Managing Search Complexity through Simplicity

At the heart of any search solution is a good understanding of the business problem to be solved as well as knowledge of the available content and metadata. You have to work within the confines of the content you have (or can add with content enhancement). You have to analyze that content and be able to describe how you can identify some documents as being relevant for solving a business problem and why other documents are not relevant. That is just the beginning.
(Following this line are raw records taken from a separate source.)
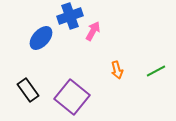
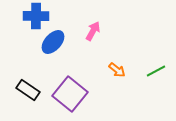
blue cross: moved 34 px left; rotated 20 degrees clockwise
blue ellipse: moved 12 px right, 4 px down
orange arrow: rotated 36 degrees counterclockwise
black rectangle: rotated 20 degrees counterclockwise
purple square: moved 2 px left, 3 px up
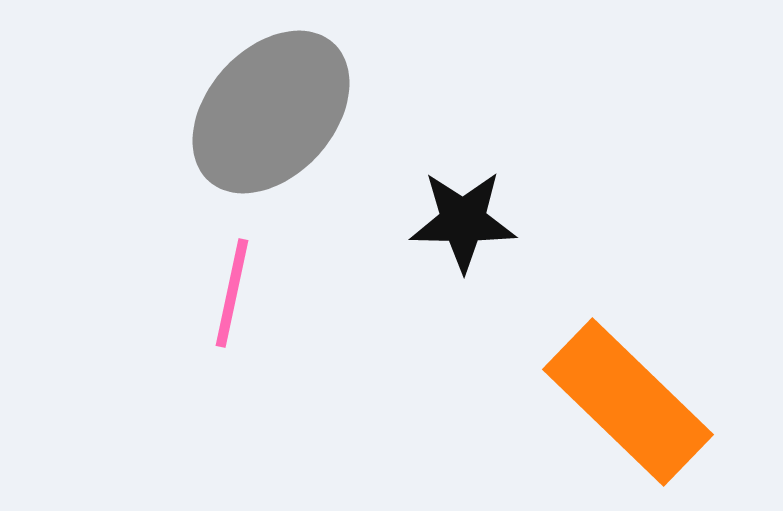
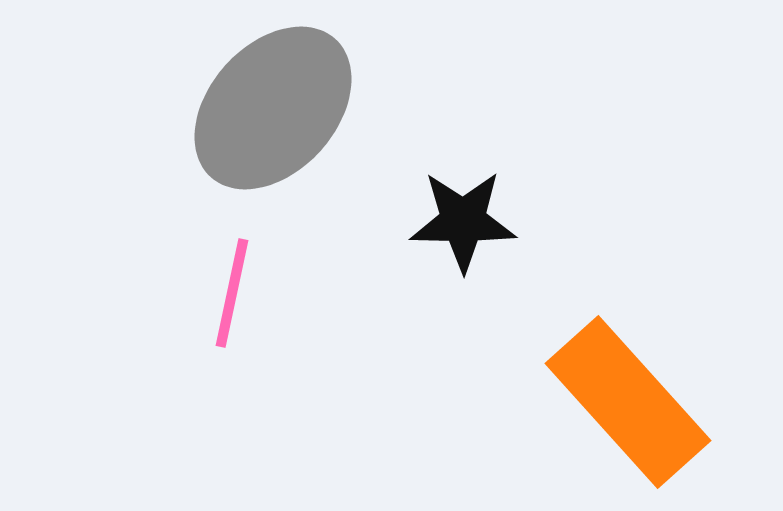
gray ellipse: moved 2 px right, 4 px up
orange rectangle: rotated 4 degrees clockwise
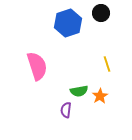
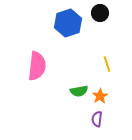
black circle: moved 1 px left
pink semicircle: rotated 24 degrees clockwise
purple semicircle: moved 31 px right, 9 px down
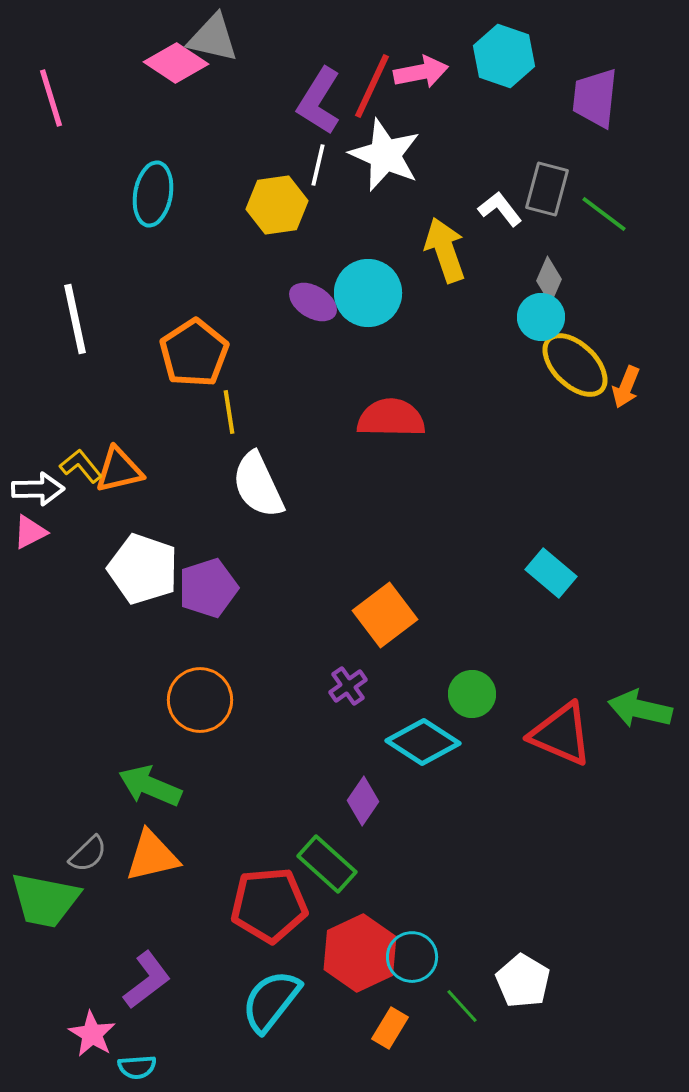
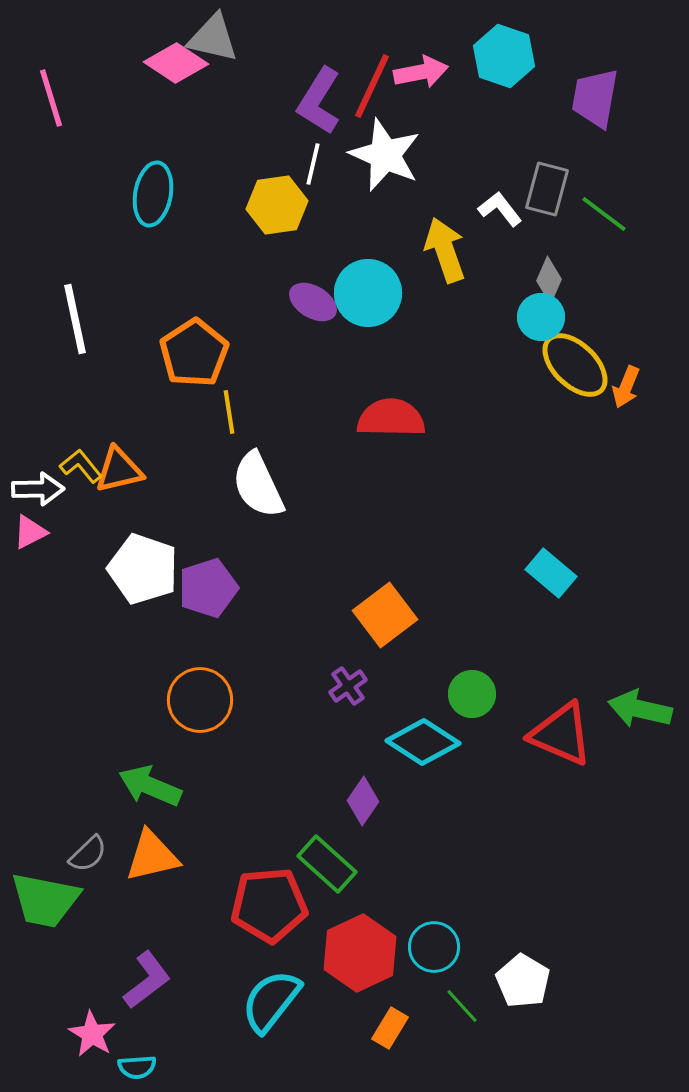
purple trapezoid at (595, 98): rotated 4 degrees clockwise
white line at (318, 165): moved 5 px left, 1 px up
cyan circle at (412, 957): moved 22 px right, 10 px up
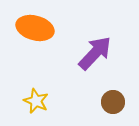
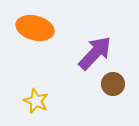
brown circle: moved 18 px up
Developing an effective search solution is a complex space by it’s very nature. It brings many different pieces together to accomplish specific business objectives. Managing the complexity of search is no simple matter. One of the top challenges faced by businesses is managing this complexity. The key is managing solution complexity and providing an effective solution is to simplify the scope of the solution by dividing the space into meaningful layers:

Business Problem to Solve
     The end goal is to provide a space where employees, customers and contractors can search for and find accurate and timely information. After all, their job is not to search but to complete some other business process or transaction. Search is a tool for helping people complete their tasks successfully. Understanding the business problem to be solved and how it relates to the larger strategic plan of the business is vital for creating a successful search space.

User Environment
    Understanding how many people will be using the system, how they will access it (web, intranet, internet, mobile devices, embedded applications, etc.), and the business processes to be supported.

Search Application
    Consists of the Query and Results sub-layers. It is a user interface which consists of various search tooling functionalities. People’s impression of the effectiveness of a search solution is often based on the search interface alone. After all, that is what people see and use. Too often businesses use an out-of-the-box interface without evaluating whether it is designed to solve the business problems driving the need to update search.

Search Tooling
    Search tooling is the tool set that a search platform provides to build search applications. Tooling may include search word boosting, relevance tuning, thesaurus, synonyms, stopword lists, facets, taxonomies, search analytics, knowledge extraction tooling, and more. Also included are how content sources are crawled, parsed and indexed. Different search platforms provide different tool sets. Understanding what tooling is available and how they work is key to being able to architect an effective search solution.

Search Platform/Engine
    The software that provides the search tooling; whether it is IBM OmniFind Enterprise Edition, Endeca, Autonomy, FAST, Lucene/SOLR or some proprietary solution. In addition to search tooling you also want to pay attention to a platform’s scalability, fail-over, disaster recovery, system management, configuration management, system security and availability.

Content Enhancement
    Content enhancement or enrichment is sometimes required in order to develop a search solution that will solve a specific business need. This may mean that third-party data needs to be added to existing data. It may mean that knowledge extraction tools need to be used for unstructured (that is, non-fielded data) data like that found in emails, reports and memo fields in databases.

Content & Metadata
    It is important to know the number of documents, content types (email, reports, database records, etc.), average size of documents, annual growth of your data stores, multi-lingual requirements, governance strategy. It is also important to know the types of information that is explicitly available or can be extrapolated via content enhancement. This information will be the basis for building an effective search solution.

Security
    Security is a vital piece of any enterprise project. In the case of search, there is user authentication & authorization for accessing the search application and for the data that will be displayed in search results lists. (You don’t want just anybody to view HR data.) Search engine crawlers also require authentication and authorization for access to different data stores at the collection level. And then there is security digital rights management at the individual document level within a given data store. In many cases this is the most complex IT piece of the search puzzle. However, solving this layer alone does not guarantee an effective search solution.

Storage Environment
    Knowing the number and types of data stores (portal, file system, FileNet8, Domino, Quickr, Documentum, etc.) is vital. Knowing how frequently the stores are updated and will need to be searched is another key piece of information. It is also know the format that data is stored in (PDF, database, flat files, etc.).

IT Infrastructure
    All of the above occurs within an IT framework of many layers in its own right and can include the following layers: network, hardware, operating system, system software and more depending on the environment.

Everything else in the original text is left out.